## Aim of the task
Each line of the listing that includes "ユニバースリーグ" should be reported.

[Opening Task data section]

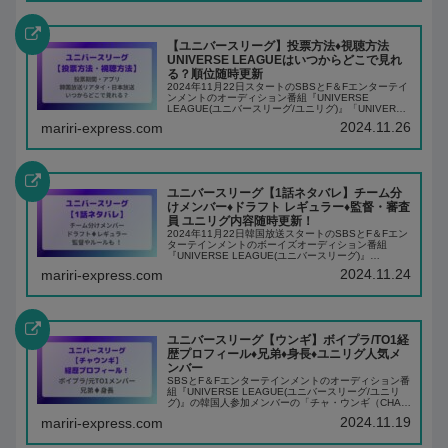
【ユニバースリーグ】投票方法♦️視聴方法
UNIVERSE LEAGUEはいつからどこで見れ
る？順位随時更新
2024年11月22日スタートのSBSとF＆Fエンターテイ
ンメントのオーディション番組『UNIVERSE
LEAGUE(ユニバースリーグ/ユニリグ)』「UNIVERSE
TICKET(ユニチケ)」の2番目のシーズンとなるユニバ
2024.11.26
mariri-express.com
ースリーグはボ...
ユニバースリーグ【1話ネタバレ】チーム分
けメンバー♦️ドラフト レギュラー♦️監督・審査
員 ユニリグ内容随時更新！
2024年11月22日韓国放送スタートのSBSとF＆Fエン
ターテインメントのボーイズオーディション番組
『UNIVERSE LEAGUE(ユニバースリーグ)』
「UNIVERSE TICKET(ユニチケ)」の2番目のシーズン
2024.11.24
mariri-express.com
となるユニバースリー...
ユニバースリーグ【ウンギ】ボイプラ/TO1経
歴プロフィール♦️兄弟♦️身長♦️ユニリグ人気メ
ンバー
SBSとF＆Fエンターテインメントのオーディション番
組『UNIVERSE LEAGUE(ユニバースリーグ/ユニリ
グ)』の韓国人参加メンバーの「チャ・ウンギ（CHA
WOONG GI）」チャウンギくんは元TO1メンバーであ
2024.11.19
mariri-express.com
り、ボイプラでも明る...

[Closing Task data section]

## Response
【ユニバースリーグ】投票方法♦️視聴方法
LEAGUE(ユニバースリーグ/ユニリグ)』「UNIVERSE
ユニバースリーグ【1話ネタバレ】チーム分
『UNIVERSE LEAGUE(ユニバースリーグ)』
ユニバースリーグ【ウンギ】ボイプラ/TO1経
組『UNIVERSE LEAGUE(ユニバースリーグ/ユニリ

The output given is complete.